Ralfie and I came there knowing nothing of Negro Africa.  We could not tell Ashanti from Yoruba.  In fact we had never known either existed.


What were these two young American men doing in this strange and foreign place?  We were Peace Corps volunteers unashamedly avoiding service in the Vietnam War.  Ralfie had been there a year already when I arrived.  It was decided I should find a place to live at the other end of the bairro in order to spread our “impact.”  Whatever that impact was and who was actually impacted?  Even the names we were born with changed:  “Ralfie” was actually “Ralph” but they said “halfie” as I was “hoberto.”  Dropping the R was –and is- the baiano accent.

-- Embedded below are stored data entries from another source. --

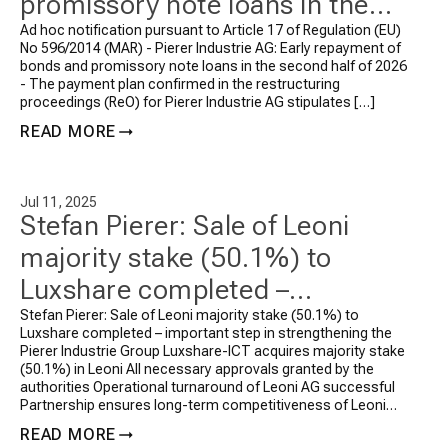
promissory note loans in the
second half of 2026
Ad hoc notification pursuant to Article 17 of Regulation (EU)
No 596/2014 (MAR) - Pierer Industrie AG: Early repayment of
bonds and promissory note loans in the second half of 2026
- The payment plan confirmed in the restructuring
proceedings (ReO) for Pierer Industrie AG stipulates […]
READ MORE
Jul 11, 2025
Stefan Pierer: Sale of Leoni
majority stake (50.1%) to
Luxshare completed –
important step in
Stefan Pierer: Sale of Leoni majority stake (50.1%) to
Luxshare completed – important step in strengthening the
strengthening the Pierer
Pierer Industrie Group Luxshare-ICT acquires majority stake
(50.1%) in Leoni All necessary approvals granted by the
Industrie Group
authorities Operational turnaround of Leoni AG successful
Partnership ensures long-term competitiveness of Leoni
AG Following the signing of the agreements in […]
READ MORE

I found a tiny two-room house made of mud and sticks with cement floor, tile roof and plastered walls.  It was on a short lane of similar small houses sharing one common privy that also served as a laundry room.  On more then one occasion I had to rapidly excuse myself and rush in due to diarrhea.  The ladies would depart giggling.  I peed in the small sink in my house that fed into an open drain running down the middle of the lane.  I bathed using cups of precious water to wet myself, soap up and then rinse off.  The water came from a nearby, polluted well and had to be boiled, treated and filtered to drink.  I had a small, handmade kerosene lamp and a big Aladdin kerosene lamp with a filament that was the envy of my neighbors.  I bought a chair, a one-burner kerosene camp stove, and a clay, water filter.  I made my own bed frame, table and shelves.  I had a mattress and always slept under a mosquito net tucked in to avoid hordes of blood sucking mosquitoes, cockroaches the size of mice, lizards that fell from the tiles and spiders with long legs that could leap for feet when I tried to hit them with a broom.  In heavy rain I was trapped, I could not make it up the steep, slippery wet red clay path, but I would get some clean rain water.

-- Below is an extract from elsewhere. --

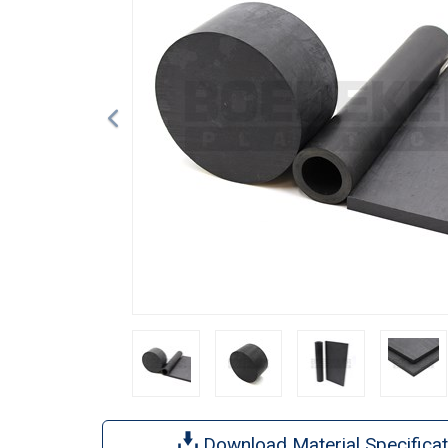
Download Material Specificat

My neighbors were so desperately poor that at times I could not help but question our shared humanity.  It shamed me to react that way, but I was not prepared to see so many so destitute.  My next-door neighbor was often ill and would huddle miserably on the floor in her furniture-less house looking less then human.  My laundry lady up the lane was sour and embittered, more then once I had to intervene to make her stop beating her two children.  At “home” I tended to sleep in late, and stay up late reading or writing by my fancy kerosene lamp.


I took my meals with Ralfie a few doors down from where he lived.  We ate at the house of d. Angelina; the “d” for Dona, a married woman’s title.  Dona Angelina was fortyish, of afro-indigenous mix, living single with her five children.  Food was cooked to Ralfie’s specifications; all vegetables and greens blanched in boiling water and served without dressing, meat fried to a crisp, soups into which my sweat would drip due to the heat, fried eggs and one local soda pop.  I soon asked how to say “vinegar” to see if she had some to put on the tomatoes and lettuce.  She did and d. Angelina provided it with some surprise at my request.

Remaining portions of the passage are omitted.